Paweł Kawarski        29 December 2015        Comment (0)

1 January 2016 will be the first day on which the new code of corporate governance of the Warsaw Stock Exchange entitled “Best Practice of GPW Listed Companies 2016” are in force.

The document as being the basic regulation of corporate governance of companies listed in Warsaw deserves a separate analysis (a brief introduction has been published on the WSE’s website “WSE Launches ‘Best Practice of GPW Listed Companies 2016’”), but not surprisingly I would focus on employee shareholding issues.

In fact, any mention in “Best Practice” of anything what could be linked, if only remotely, to some kind of employee shareholding is included in Section VI “Remuneration”. According to this Section, a listed company is expected to have “a remuneration policy applicable at least to members of the company’s governing bodies and key managers (…).”

Two of the “detailed principles” provide that:

VI.Z.1.            Incentive schemes should be constructed in a way necessary among others to tie the level of remuneration of members of the company’s management board and key managers to the actual long-term financial standing of the company and long-term shareholder value creation as well as the company’s stability.

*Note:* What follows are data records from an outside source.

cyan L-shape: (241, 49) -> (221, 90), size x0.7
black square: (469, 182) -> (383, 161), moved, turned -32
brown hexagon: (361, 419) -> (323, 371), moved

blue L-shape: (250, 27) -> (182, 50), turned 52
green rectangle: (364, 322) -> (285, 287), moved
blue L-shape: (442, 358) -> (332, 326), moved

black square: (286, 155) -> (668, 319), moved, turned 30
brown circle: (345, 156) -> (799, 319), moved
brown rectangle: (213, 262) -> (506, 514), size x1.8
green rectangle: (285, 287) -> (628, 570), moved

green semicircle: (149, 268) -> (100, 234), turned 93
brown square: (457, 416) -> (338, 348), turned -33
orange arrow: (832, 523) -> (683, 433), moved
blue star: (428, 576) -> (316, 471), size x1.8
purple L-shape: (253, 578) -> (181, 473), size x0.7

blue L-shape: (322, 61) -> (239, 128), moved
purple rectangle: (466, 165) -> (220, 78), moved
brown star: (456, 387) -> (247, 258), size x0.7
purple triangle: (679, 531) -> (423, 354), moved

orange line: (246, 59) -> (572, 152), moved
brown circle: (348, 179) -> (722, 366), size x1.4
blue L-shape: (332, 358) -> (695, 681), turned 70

VI.Z.2.            To tie the remuneration of members of the management board and key managers to the company’s long-term business and financial goals, the period between the allocation of options or other instruments linked to the company’s shares under the incentive scheme and their exercisability should be no less than two years.

These principles allow to draw the following conclusions under the “Best Practice” from the perspective of the subject-matter of this blog:

– to be honest, the idea of employee shareholding or employee ownership of shares of the company has not been even mentioned, as “incentive schemes” do not necessarily involve participation in the share capital,

– even if employee shareholding were present, it would not involve common employees, contrary to worldwide tendencies, but exactly in line with Polish practice, observed by the most recent 2014 survey of the European Federation of Employee Share Ownership,

– it seems that “long-term financial standing of the company and long-term shareholder value creation as well as the company’s stability” has nothing to do with incentives common employees receive, as if they did not contribute to these factors at all.

It is striking indeed that participants of Polish capital market do not see advantages of connecting companies’ competitiveness with motivation their ordinary employees’ enjoy. I am afraid “Best Practices” cannot be awarded the highest rank in the area of employee shareownership.